8.   How can you keep up with changes to this data protection notice?

In a world of constant technological changes, we may need to regularly update this Data Protection Notice.

We invite you to review the latest version of this notice online and we will inform you of any material changes through our website or through our other usual communication channels.

9.   How to contact us?

If you have any questions relating to our use of your personal data under this Data Protection Notice, please contact our data protection officer of the respective entity via the contact details in the Appendix below.

If you wish to learn more about cookies, please read our cookies policy.

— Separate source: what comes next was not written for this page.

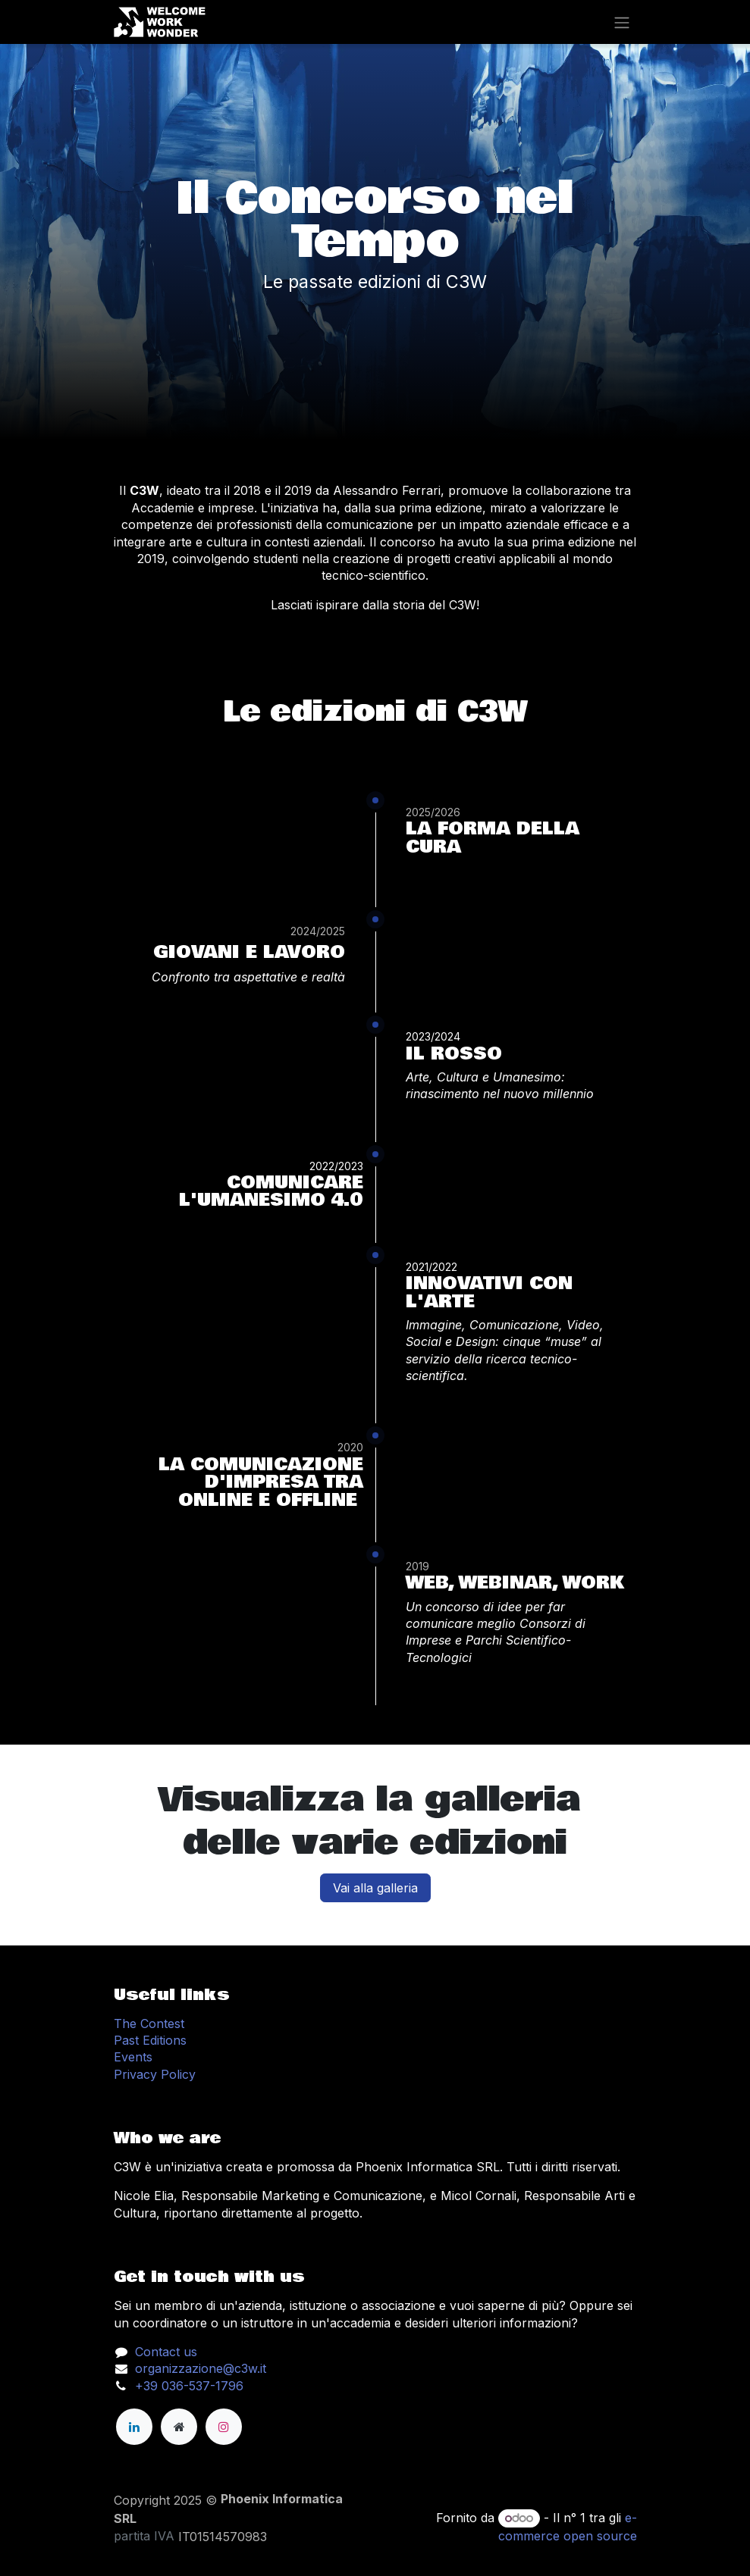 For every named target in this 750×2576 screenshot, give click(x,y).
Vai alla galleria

APPENDIX: List of entities subject to this Data Protection Notice and contact details of data protection officers

BNP PARIBAS ASSET MANAGEMENT Holding
Société anonyme (S.A.)
1 Boulevard Haussmann 75009 Paris – France

Data Protection Officer contact details:

DPO – RISK Function

Service Comptabilité Fournisseurs, 8 rue du port, TSA 90007, 92729 NANTERRE CEDEX – France

BNP PARIBAS ASSET MANAGEMENT France
Société par actions simplifiée (SAS)
1 Boulevard Haussmann 75009 Paris – France

Data Protection Officer contact details:

DPO – RISK Function

Service Comptabilité Fournisseurs, 8 rue du port, TSA 90007, 92729 NANTERRE CEDEX – France

BNP PARIBAS ASSET MANAGEMENT Belgium S.A/N.V.
Société anonyme (S.A.) / Naamloze Vennootschap (N.V.)
55 Rue du Progrès / Vooruitgangstraat 1210 Brussels – Belgique

Data Protection Officer contact details:

DPO – RISK Function

8 Montagne du Parc / Warandeberg 1000 Brussels – Belgique

BNP PARIBAS ASSET MANAGEMENT Luxembourg S.A.
Société anonyme (S.A.)
10, rue Edward Steichen L-2540 Luxembourg – Luxembourg

Data Protection Officer contact details:

DPO – RISK Function

BGL BNP Paribas

50, Avenue JF Kennedy L-2951 Luxembourg – Luxembourg

BNP PARIBAS ASSET MANAGEMENT France, Netherlands Branch

Herengracht 595, 1017CE, Amsterdam – the Netherlands

Data Protection Officer contact details:

DPO – RISK Function

Herengracht 595, 1017CE, Amsterdam – the Netherlands

BNP PARIBAS ASSET MANAGEMENT UK Limited
Limited Company
5, Aldermanbury Square London EC2V 7BP United Kingdom

Data Protection Officer contact details:

DPO – RISK Function

10 Harewood Avenue, NW1 6AA, London – United Kingdom

BNP PARIBAS Capital Partners
Société par actions simplifiée (SAS)
1 Boulevard Haussmann 75009 Paris – France

Data Protection Officer contact details:

DPO – RISK Function

Service Comptabilité Fournisseurs, 8 rue du port, TSA 90007, 92729 NANTERRE CEDEX – France

BNP PARIBAS Dealing Services

1 Boulevard Haussmann 75009 Paris – France

Data Protection Officer contact details:

DPO – RISK Function

Service Comptabilité Fournisseurs, 8 rue du port, TSA 90007, 92729 NANTERRE CEDEX – France

BNP PARIBAS SA, Bankfilial Sverige, acting though its asset management department

Provided that a contractual relationship exists, the relevant data controller for the processing of your personal data in relation to the BNP Paribas Group’s asset management services and activities in Sweden is:

Visiting address: Hovslagargatan 3, 111 48 Stockholm, Sweden

Postal address: PO Box 7763, 103 96 Stockholm, Sweden

Telephone no: +46 8 562 347 00

We will only disclose your personal data as set out in this Data Protection Notice to the extent this does not violate provisions of Swedish banking secrecy law and/or Swedish anti-money laundering obligations and/or other local statutory requirements.